I bambini trascorrono sempre più tempo davanti alla tv, navigando su pc e tablet e giocando con lo smartphone. L’approccio dei più piccoli alle nuove tecnologie avviene sin dalla più tenera età. Lo dimostrano i dati raccolti due anni fa da uno studio condotto da Eurispes in collaborazione con il Telefono Azzurro. La ricerca ha rivelato che il 38% dei bambini al di sotto dei 2 anni di età ha già giocato o guardato video sullo smartphone dei genitori.

Ben il 72% dei bambini di otto anni utilizza abitualmente tablet e smartphone. Anche se queste cifre potrebbero sembrare allarmanti, gli esperti invitano a non demonizzare le nuove tecnologie, spiegando che i più piccoli vanno educati a un corretto utilizzo di pc e tablet piuttosto che sottoposti a divieti tassativi. A tornare sull’argomento è Giorgio Tamburlini, responsabile scientifico del Centro per la Salute del Bambino di Trieste.

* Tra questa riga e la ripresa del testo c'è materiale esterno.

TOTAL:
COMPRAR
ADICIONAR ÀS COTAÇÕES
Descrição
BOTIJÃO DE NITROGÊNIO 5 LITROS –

L’istituto di ricerca di recente ha elaborato delle linee guida per un corretto utilizzo di smartphone e tablet da parte dei bambini. I pediatri sottolineano che le nuove tecnologie rappresentano uno strumento utile per sviluppare le doti comunicative nei più piccoli, a patto di lasciare spazio anche ad altre attività formative e ricreative:

Lettura, musica, gioco con gli amici, sport, vanno proposte ai figli come alternative all’uso della tecnologia.
Se fin da piccolissimi le vivono con piacere, cresceranno consapevoli che Internet è una delle tante opportunità per passare il tempo, ma non l’unica. Sarà naturale non eccedere e dare il giusto spazio al digitale, prosegue l’esperto.

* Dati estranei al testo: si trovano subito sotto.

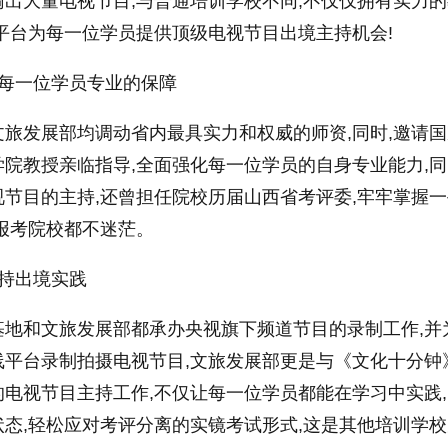
出大量电视节目,与普通培训学校不同,不仅仅拥有实力
平台为每一位学员提供顶级电视节目出境主持机会!
是每一位学员专业的保障
旅发展部均调动省内最具实力和权威的师资,同时,邀请
院教授亲临指导,全面强化每一位学员的自身专业能力,同
节目的主持,还曾担任院校历届山西省考评委,牢牢掌握
报考院校都不迷茫。
持出境实践
基地和文旅发展部都承办央视旗下频道节目的录制工作,并
线平台录制拍摄电视节目,文旅发展部更是与《文化十分钟
电视节目主持工作,不仅让每一位学员都能在学习中实践
态,轻松应对考评分离的实镜考试形式,这是其他培训学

Ai consigli dei ricercatori italiani si sommano quelli elargiti da un recente studio pubblicato sulla rivista Pediatrics. Gli autori invitano i genitori a non utilizzare smartphone e tablet come babysitter, piazzando e abbandonando i bambini davanti al monitor per calmarli. Un comportamento deleterio che può compromettere lo sviluppo sociale ed emotivo del bambino.

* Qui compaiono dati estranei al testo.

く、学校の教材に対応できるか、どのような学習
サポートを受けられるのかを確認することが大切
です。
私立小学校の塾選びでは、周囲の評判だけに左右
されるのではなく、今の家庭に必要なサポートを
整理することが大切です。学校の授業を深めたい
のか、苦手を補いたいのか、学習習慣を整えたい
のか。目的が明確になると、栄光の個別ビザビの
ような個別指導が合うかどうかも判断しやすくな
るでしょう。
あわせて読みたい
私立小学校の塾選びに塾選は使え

Non a caso un’altra ricerca, pubblicata sulla rivista specializzata Computers in Human Behavior, ha accertato che per aiutare il bambino a sviluppare una maggiore empatia bastano appena 5 giorni trascorsi senza utilizzare dispositivi elettronici.

Oltre alla mancanza di empatia, i bambini che trascorrono troppe ore davanti al computer corrono un rischio maggiore di sviluppare disturbi alla schiena, diabete, obesità, aggressività e tecnodipendenza.

Come capire però quando un bambino sta trascurando troppo la vita reale perché preferisce trascorrere gran parte del suo tempo online? Secondo Tamburlini bisogna osservare la reazione del bambino quando gli si chiede di spegnere il computer o lo smartphone per coinvolgerlo in altre attività, non “virtuali”. Se il bambino mostra segnali di insofferenza è il sintomo di un disagio che va affrontato in famiglia per scongiurare il rischio di un utilizzo patologico delle nuove tecnologie.